Chinese Paddle-wheel ships

A Chinese naval paddleboat of the twelfth century, propelled by muscle power rather than steam. This kind of vessel was for use on the inland waterways and lakes of China. The attention of the Chinese authorities was generally directed towards maintaining the vast internal economic and military networks. The concept of the paddleboat was known in the Roman Empire, but it was impractical for general use in the Mediterranean.

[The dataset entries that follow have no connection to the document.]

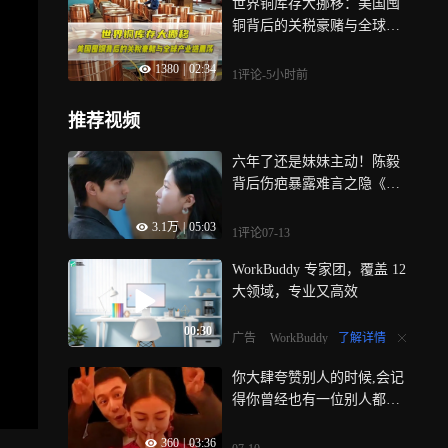
世界铜库存大挪移：美国囤
铜背后的关税豪赌与全球产
业链震荡
1380
|
02:34
1评论
-5小时前
推荐视频
六年了还是妹妹主动！陈毅
背后伤疤暴露难言之隐《野
狗骨头》
3.1万
|
05:03
1评论
07-13
WorkBuddy 专家团，覆盖 12
大领域，专业又高效
00:30
了解详情
广告
WorkBuddy
你大肆夸赞别人的时候,会记
得你曾经也有一位别人都羡
慕的天使吗
360
|
03:36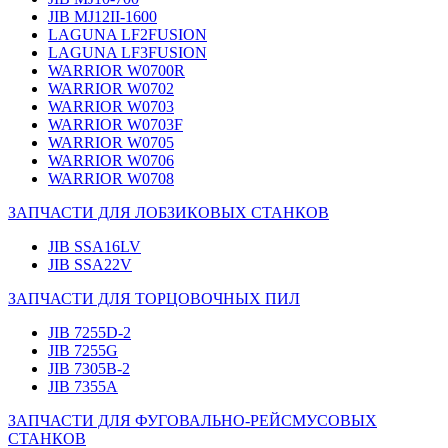
JIB MJ12II-1600
LAGUNA LF2FUSION
LAGUNA LF3FUSION
WARRIOR W0700R
WARRIOR W0702
WARRIOR W0703
WARRIOR W0703F
WARRIOR W0705
WARRIOR W0706
WARRIOR W0708
ЗАПЧАСТИ ДЛЯ ЛОБЗИКОВЫХ СТАНКОВ
JIB SSA16LV
JIB SSA22V
ЗАПЧАСТИ ДЛЯ ТОРЦОВОЧНЫХ ПИЛ
JIB 7255D-2
JIB 7255G
JIB 7305B-2
JIB 7355A
ЗАПЧАСТИ ДЛЯ ФУГОВАЛЬНО-РЕЙСМУСОВЫХ
СТАНКОВ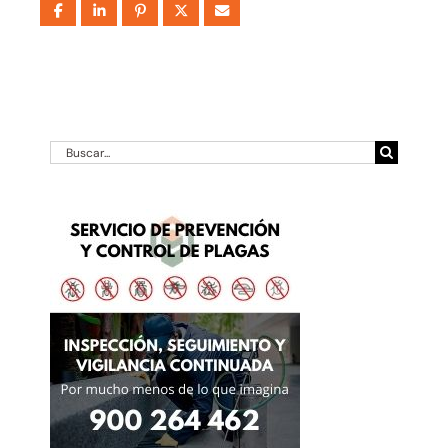
Buscar: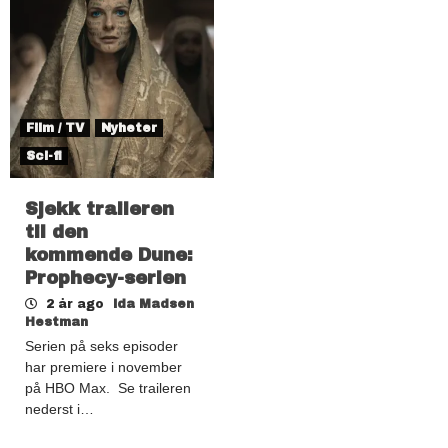
Film / TV
Nyheter
Sci-fi
Sjekk traileren
til den
kommende Dune:
Prophecy-serien
2 år ago
Ida Madsen
Hestman
Serien på seks episoder
har premiere i november
på HBO Max. Se traileren
nederst i…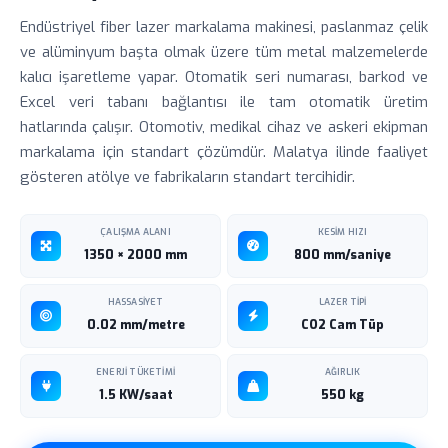
Endüstriyel fiber lazer markalama makinesi, paslanmaz çelik
ve alüminyum başta olmak üzere tüm metal malzemelerde
kalıcı işaretleme yapar. Otomatik seri numarası, barkod ve
Excel veri tabanı bağlantısı ile tam otomatik üretim
hatlarında çalışır. Otomotiv, medikal cihaz ve askeri ekipman
markalama için standart çözümdür. Malatya ilinde faaliyet
gösteren atölye ve fabrikaların standart tercihidir.
ÇALIŞMA ALANI
KESIM HIZI
1350 × 2000 mm
800 mm/saniye
HASSASIYET
LAZER TIPI
0.02 mm/metre
CO2 Cam Tüp
ENERJI TÜKETIMI
AĞIRLIK
1.5 KW/saat
550 kg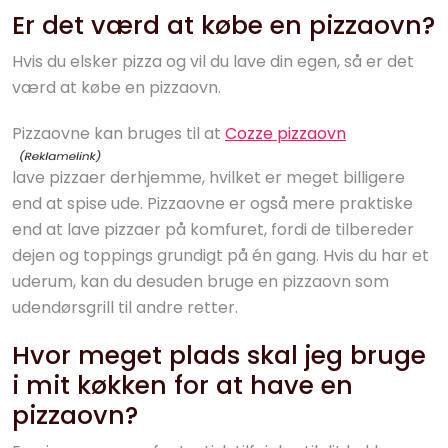
Er det værd at købe en pizzaovn?
Hvis du elsker pizza og vil du lave din egen, så er det
værd at købe en pizzaovn.
Pizzaovne kan bruges til at
Cozze pizzaovn
lave pizzaer derhjemme, hvilket er meget billigere
end at spise ude. Pizzaovne er også mere praktiske
end at lave pizzaer på komfuret, fordi de tilbereder
dejen og toppings grundigt på én gang. Hvis du har et
uderum, kan du desuden bruge en pizzaovn som
udendørsgrill til andre retter.
Hvor meget plads skal jeg bruge
i mit køkken for at have en
pizzaovn?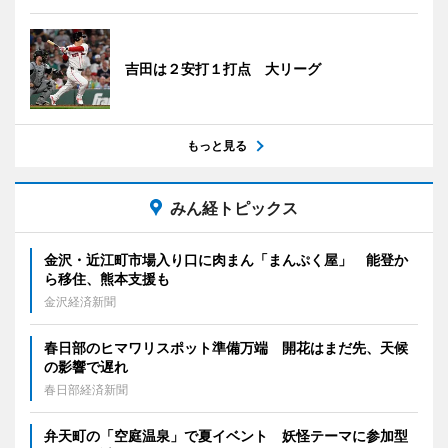
吉田は２安打１打点 大リーグ
もっと見る
みん経トピックス
金沢・近江町市場入り口に肉まん「まんぷく屋」 能登か
ら移住、熊本支援も
金沢経済新聞
春日部のヒマワリスポット準備万端 開花はまだ先、天候
の影響で遅れ
春日部経済新聞
弁天町の「空庭温泉」で夏イベント 妖怪テーマに参加型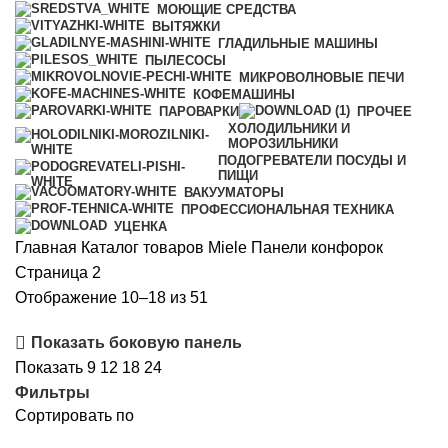
МОЮЩИЕ СРЕДСТВА
ВЫТЯЖКИ
ГЛАДИЛЬНЫЕ МАШИНЫ
ПЫЛЕСОСЫ
МИКРОВОЛНОВЫЕ ПЕЧИ
КОФЕМАШИНЫ
ПАРОВАРКИ
ПРОЧЕЕ
ХОЛОДИЛЬНИКИ И
МОРОЗИЛЬНИКИ
ПОДОГРЕВАТЕЛИ ПОСУДЫ И
ПИЩИ
ВАКУУМАТОРЫ
ПРОФЕССИОНАЛЬНАЯ ТЕХНИКА
УЦЕНКА
Главная
Каталог товаров Miele
Панели конфорок
Страница 2
Сортировка:
Отображение 10–18 из 51
по
Показать боковую панель
популярности
Показать
9
12
18
24
Фильтры
Сортировать по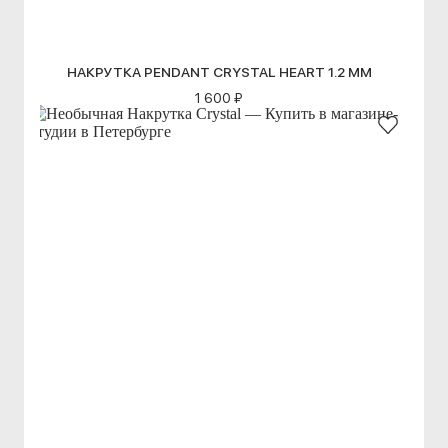
НАКРУТКА PENDANT CRYSTAL HEART 1.2 ММ
1 600 ₽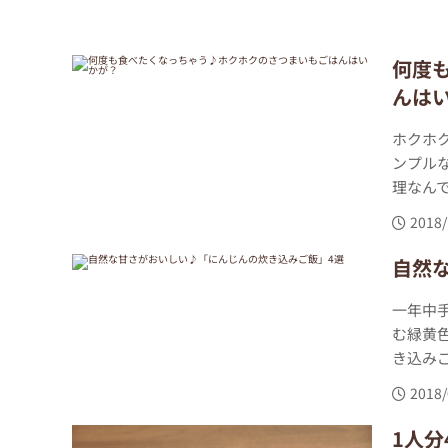
何度
んは
ホクホ
ンプル
理なんで
2018/
自然
一年中
む緑黄
き込みご
2018/
1人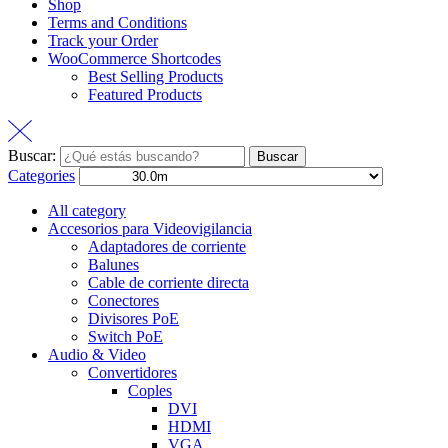
Shop
Terms and Conditions
Track your Order
WooCommerce Shortcodes
Best Selling Products
Featured Products
Buscar:
Buscar
Categories
All category
Accesorios para Videovigilancia
Adaptadores de corriente
Balunes
Cable de corriente directa
Conectores
Divisores PoE
Switch PoE
Audio & Video
Convertidores
Coples
DVI
HDMI
VGA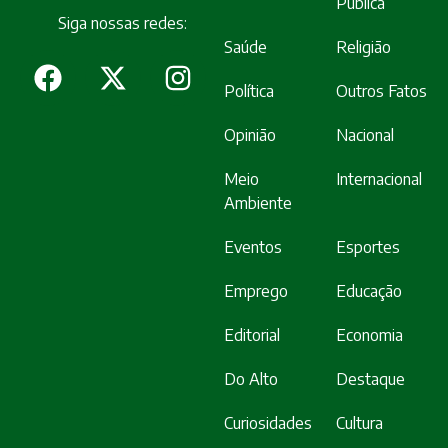
Pública
Siga nossas redes:
Saúde
Religião
Política
Outros Fatos
Opinião
Nacional
Meio
Internacional
Ambiente
Eventos
Esportes
Emprego
Educação
Editorial
Economia
Do Alto
Destaque
Curiosidades
Cultura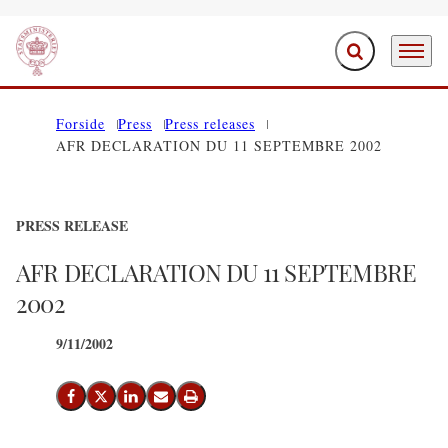
Expand search f
Menu
Go to frontpage
Forside
Press
Press releases
AFR DECLARATION DU 11 SEPTEMBRE 2002
PRESS RELEASE
AFR DECLARATION DU 11 SEPTEMBRE
2002
9/11/2002
Share on Facebook
Share on X (Twitter)
Share on LinkedIn
Send email
Print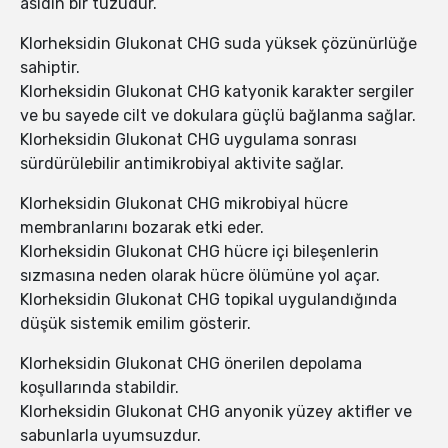
asidin bir tuzudur.
Klorheksidin Glukonat CHG suda yüksek çözünürlüğe
sahiptir.
Klorheksidin Glukonat CHG katyonik karakter sergiler
ve bu sayede cilt ve dokulara güçlü bağlanma sağlar.
Klorheksidin Glukonat CHG uygulama sonrası
sürdürülebilir antimikrobiyal aktivite sağlar.
Klorheksidin Glukonat CHG mikrobiyal hücre
membranlarını bozarak etki eder.
Klorheksidin Glukonat CHG hücre içi bileşenlerin
sızmasına neden olarak hücre ölümüne yol açar.
Klorheksidin Glukonat CHG topikal uygulandığında
düşük sistemik emilim gösterir.
Klorheksidin Glukonat CHG önerilen depolama
koşullarında stabildir.
Klorheksidin Glukonat CHG anyonik yüzey aktifler ve
sabunlarla uyumsuzdur.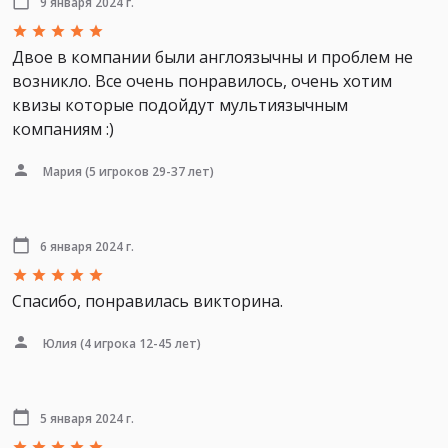
9 января 2024 г.
Двое в компании были англоязычны и проблем не
возникло. Все очень понравилось, очень хотим
квизы которые подойдут мультиязычным
компаниям :)
Мария
(5 игроков 29-37 лет)
6 января 2024 г.
Спасибо, понравилась викторина.
Юлия
(4 игрока 12-45 лет)
5 января 2024 г.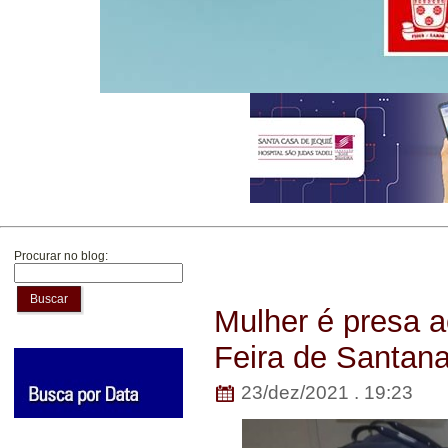
Procurar no blog:
Buscar
Mulher é presa 
Feira de Santan
23/dez/2021 . 19:23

During the Song Dynasty there was also great amount of attention given to the building of efficient automotive vessels known as paddle wheel craft. The latter had been known in China perhaps since the 5th century, and certainly by the Tang Dynasty in 784 with the successful paddle wheel warship design of Li Gao. In 1134 the Deputy Transport Commissioner of Zhejiang, Wu Ge, had paddle wheel warships constructed with a total of nine wheels and others with thirteen wheels. However, there were paddle wheel ships in the Song that were so large that 12 wheels were featured on each side of the vessel. In 1135 the famous general Yue Fei (1103–1142) ambushed a force of rebels under Yang Yao, entangling their paddle wheel craft by filling a lake with floating weeds and rotting logs, thus allowing them to board their ships and gain a strategic victory. In 1161, gunpowder bombs and paddle wheel crafts were used effectively by the Song Chinese in the Battle of Tangdao and the Battle of Caishi against the Jurchen Jin Dynasty, who made an unsuccessful invasion of the Southern Song along the Yangtze River. In 1183 the Nanjing naval commander Chen Tang was given a reward for constructing ninety paddle wheel craft and other warships. In 1176, Emperor Xiaozong of Song (r. 1162–1189) issued an imperial order to the Nanjing official Guo Gang (who desired to convert damaged paddle wheel craft into junk ships and galleys) not to limit the number of paddle wheel craft in the navy’s dockyards, since he had high esteem for the fast assault craft that won the Chinese victory at Caishi. However, paddle wheel craft found other uses besides effective assaults in warfare. The Arab or Persian Commissioner of Merchant Shipping for Quanzhou, the Muslim Pu Shougeng (who served from 1250–1275) noted that paddle wheel ships were also used by the Chinese as tugboats for towing.